Blog Post

The $1 Million Lesson: Building a Culture of Quality Through SLAs

Updated

Published

March 7, 2025

mins read

Mehdi Daoudi

in this blog post

Heading 2

In the early days of DoubleClick, back when SaaS was still known as Application Service Provider (ASP), I was tasked with setting up the QoS (Quality of Service) Team. Our primary mission was to establish a monitoring system, but we quickly found ourselves managing Service Level Agreements (SLAs)—a task that became critical after we paid out over $1 million in penalties for SLA violations to a single customer. The reason? Someone had signed a contract promising 100% uptime, an impossible commitment.

This is the story of how we took control of our SLAs, stopped the financial bleeding, and built a culture of quality around service metrics.

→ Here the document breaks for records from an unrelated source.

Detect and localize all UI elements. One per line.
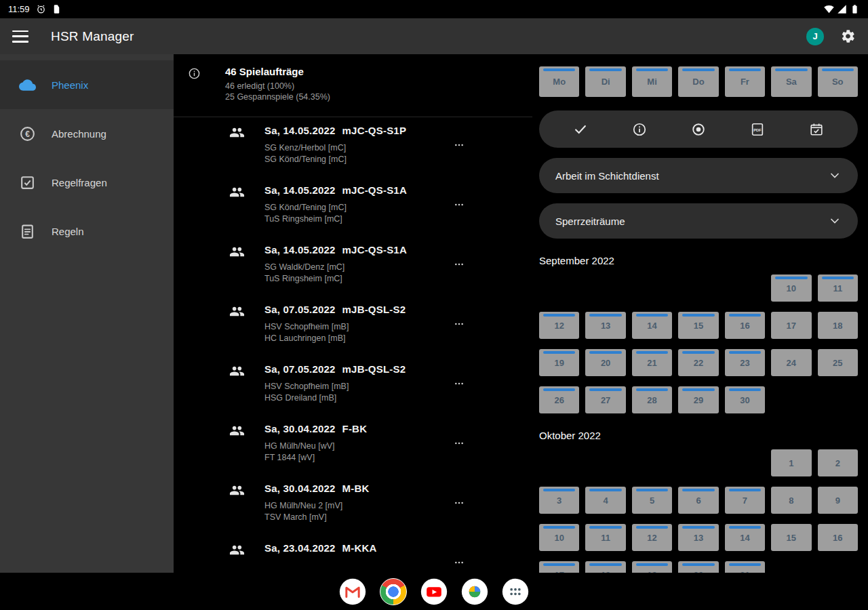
calendar-day-button[interactable]: 20	[585, 349, 625, 376]
calendar-day-button[interactable]: 22	[678, 349, 718, 376]
calendar-day-button[interactable]: 18	[585, 561, 625, 573]
calendar-day-button[interactable]: 15	[678, 312, 718, 339]
calendar-day-button[interactable]: 12	[632, 524, 672, 551]
calendar-day-label: 15	[694, 321, 703, 331]
calendar-day-label: 28	[647, 395, 656, 405]
info-icon[interactable]	[632, 122, 647, 137]
game-list-item[interactable]: Sa, 07.05.2022mJB-QSL-S2HSV Schopfheim […	[174, 356, 539, 415]
overflow-menu-icon[interactable]	[452, 199, 467, 210]
group-icon	[229, 542, 245, 558]
calendar-check-icon[interactable]	[809, 122, 824, 137]
calendar-day-button[interactable]: 21	[725, 561, 765, 573]
calendar-day-label: 10	[554, 533, 564, 543]
calendar-day-button[interactable]: 6	[678, 487, 718, 514]
weekday-button-sa[interactable]: Sa	[771, 66, 811, 97]
game-list-item[interactable]: Sa, 14.05.2022mJC-QS-S1ASG Waldk/Denz [m…	[174, 237, 539, 296]
calendar-day-button[interactable]: 11	[818, 274, 858, 302]
weekday-button-do[interactable]: Do	[678, 66, 718, 97]
calendar-day-button[interactable]: 16	[725, 312, 765, 339]
game-code: mJC-QS-S1A	[342, 244, 407, 256]
calendar-empty-cell	[632, 449, 672, 476]
sidebar-item-pheenix[interactable]: Pheenix	[0, 60, 174, 109]
calendar-day-button[interactable]: 25	[818, 349, 858, 376]
calendar-day-button[interactable]: 13	[585, 312, 625, 339]
game-list-item[interactable]: Sa, 30.04.2022F-BKHG Mülh/Neu [wV]FT 184…	[174, 415, 539, 475]
menu-icon[interactable]	[12, 30, 28, 43]
youtube-icon[interactable]	[420, 578, 448, 605]
calendar-day-button[interactable]: 15	[771, 524, 811, 551]
game-list-item[interactable]: Sa, 07.05.2022mJB-QSL-S2HSV Schopfheim […	[174, 296, 539, 356]
dropdown-schichtdienst[interactable]: Arbeit im Schichtdienst	[539, 158, 858, 193]
calendar-day-button[interactable]: 20	[678, 561, 718, 573]
calendar-day-button[interactable]: 23	[725, 349, 765, 376]
calendar-empty-cell	[678, 274, 718, 302]
game-code: M-KKA	[342, 542, 377, 554]
calendar-day-button[interactable]: 10	[771, 274, 811, 302]
game-code: M-BK	[342, 483, 370, 494]
calendar-day-button[interactable]: 9	[818, 487, 858, 514]
calendar-day-button[interactable]: 21	[632, 349, 672, 376]
weekday-button-so[interactable]: So	[818, 66, 858, 97]
photos-icon[interactable]	[461, 578, 488, 605]
weekday-button-mi[interactable]: Mi	[632, 66, 672, 97]
gmail-icon[interactable]	[339, 578, 366, 605]
overflow-menu-icon[interactable]	[452, 497, 467, 508]
weekday-button-mo[interactable]: Mo	[539, 66, 579, 97]
calendar-day-button[interactable]: 12	[539, 312, 579, 339]
calendar-day-button[interactable]: 11	[585, 524, 625, 551]
calendar-empty-cell	[771, 386, 811, 413]
calendar-day-button[interactable]: 19	[632, 561, 672, 573]
game-list-item[interactable]: Sa, 14.05.2022mJC-QS-S1ASG Könd/Tening […	[174, 177, 539, 237]
dropdown-sperrzeitraeume[interactable]: Sperrzeiträume	[539, 203, 858, 239]
calendar-day-button[interactable]: 5	[632, 487, 672, 514]
calendar-day-button[interactable]: 17	[539, 561, 579, 573]
calendar-day-button[interactable]: 17	[771, 312, 811, 339]
gear-icon[interactable]	[840, 28, 856, 44]
weekday-button-fr[interactable]: Fr	[725, 66, 765, 97]
calendar-day-label: 11	[601, 533, 610, 543]
overflow-menu-icon[interactable]	[452, 319, 467, 329]
calendar-day-label: 20	[601, 358, 610, 368]
calendar-day-button[interactable]: 27	[585, 386, 625, 413]
calendar-day-button[interactable]: 18	[818, 312, 858, 339]
calendar-day-button[interactable]: 2	[818, 449, 858, 476]
calendar-day-label: 14	[647, 321, 656, 331]
overflow-menu-icon[interactable]	[452, 140, 467, 150]
calendar-day-button[interactable]: 1	[771, 449, 811, 476]
sidebar-item-regelfragen[interactable]: Regelfragen	[0, 158, 174, 207]
game-list-item[interactable]: Sa, 14.05.2022mJC-QS-S1PSG Kenz/Herbol […	[174, 117, 539, 177]
calendar-day-button[interactable]: 3	[539, 487, 579, 514]
avatar[interactable]: J	[806, 28, 824, 45]
pdf-icon[interactable]: PDF	[750, 122, 765, 137]
sidebar: Pheenix€AbrechnungRegelfragenRegeln	[0, 54, 174, 573]
calendar-day-button[interactable]: 29	[678, 386, 718, 413]
sidebar-item-abrechnung[interactable]: €Abrechnung	[0, 109, 174, 158]
sidebar-item-regeln[interactable]: Regeln	[0, 207, 174, 256]
calendar-day-button[interactable]: 13	[678, 524, 718, 551]
calendar-day-button[interactable]: 24	[771, 349, 811, 376]
app-drawer-icon[interactable]	[502, 578, 529, 605]
calendar-day-button[interactable]: 19	[539, 349, 579, 376]
calendar-day-button[interactable]: 10	[539, 524, 579, 551]
group-icon	[229, 304, 245, 319]
calendar-day-button[interactable]: 26	[539, 386, 579, 413]
overflow-menu-icon[interactable]	[452, 259, 467, 270]
calendar-day-button[interactable]: 7	[725, 487, 765, 514]
calendar-day-button[interactable]: 14	[632, 312, 672, 339]
calendar-day-button[interactable]: 14	[725, 524, 765, 551]
calendar-day-button[interactable]: 28	[632, 386, 672, 413]
calendar-day-button[interactable]: 4	[585, 487, 625, 514]
chrome-icon[interactable]	[380, 578, 407, 605]
calendar-day-button[interactable]: 16	[818, 524, 858, 551]
weekday-button-di[interactable]: Di	[585, 66, 625, 97]
overflow-menu-icon[interactable]	[452, 378, 467, 389]
overflow-menu-icon[interactable]	[452, 557, 467, 568]
record-icon[interactable]	[691, 122, 706, 137]
check-icon[interactable]	[573, 122, 588, 137]
calendar-day-button[interactable]: 8	[771, 487, 811, 514]
game-list-item[interactable]: Sa, 30.04.2022M-BKHG Mülh/Neu 2 [mV]TSV …	[174, 475, 539, 535]
calendar-day-button[interactable]: 30	[725, 386, 765, 413]
calendar-day-label: 10	[787, 283, 796, 293]
overflow-menu-icon[interactable]	[452, 438, 467, 449]
game-list-item[interactable]: Sa, 23.04.2022M-KKA	[174, 535, 539, 573]
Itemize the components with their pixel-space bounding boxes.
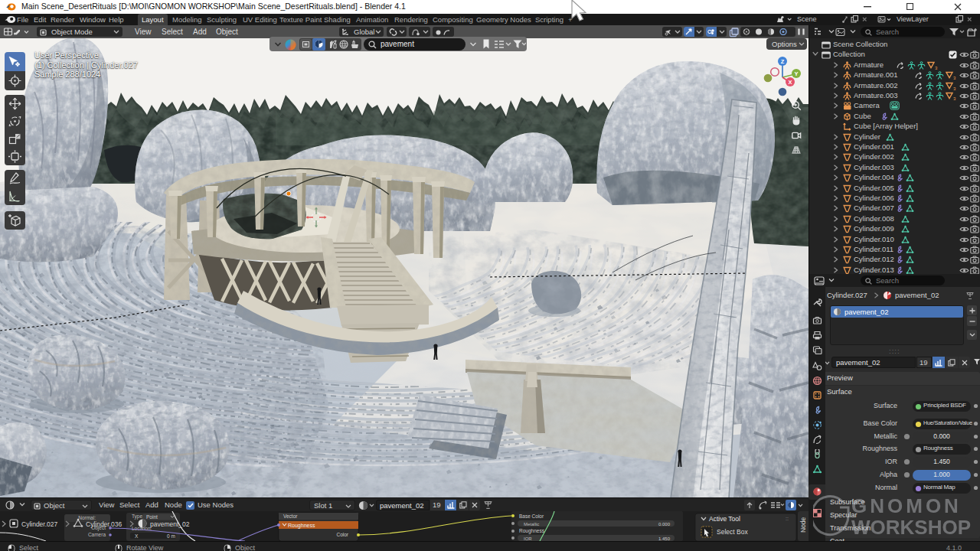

Whether you’re managing SLAs today or just curious about how they work, this post will provide valuable insights into the challenges we faced, the solutions we implemented, and the lessons we learned along the way.

What are SLAs?

A clipboard with a pen and paper clipsAI-generated content may be incorrect.

An SLA (Service Level Agreement) is a contractual agreement between a vendor and a customer that outlines the expected level of service. Under this legal umbrella, you’ll find Service Level Objectives (SLOs), which define specific metrics like uptime, speed, or transactions per second.

At DoubleClick, we defined SLAs with the following principles in mind:

Attainable: The goals should be realistic.

Repeatable: The metrics should be consistently measurable.

Measurable: The performance should be quantifiable.

Meaningful: The metrics should matter to the business.

Mutually Acceptable: Both parties should agree on the terms.

SLAs benefit both the customer and the vendor. For customers, they provide objective grading criteria and protection from poor service. For vendors, they set clear expectations and incentivize quality improvements

Ground zero, discovery

When we first tackled the SLA problem, we were in crisis mode. The first step was to compile a list of all contracts, extract the SLAs and SLOs, and document the associated penalties. We stored this information in a database and began educating stakeholders—business leaders, legal teams, and executives—about the importance of SLAs.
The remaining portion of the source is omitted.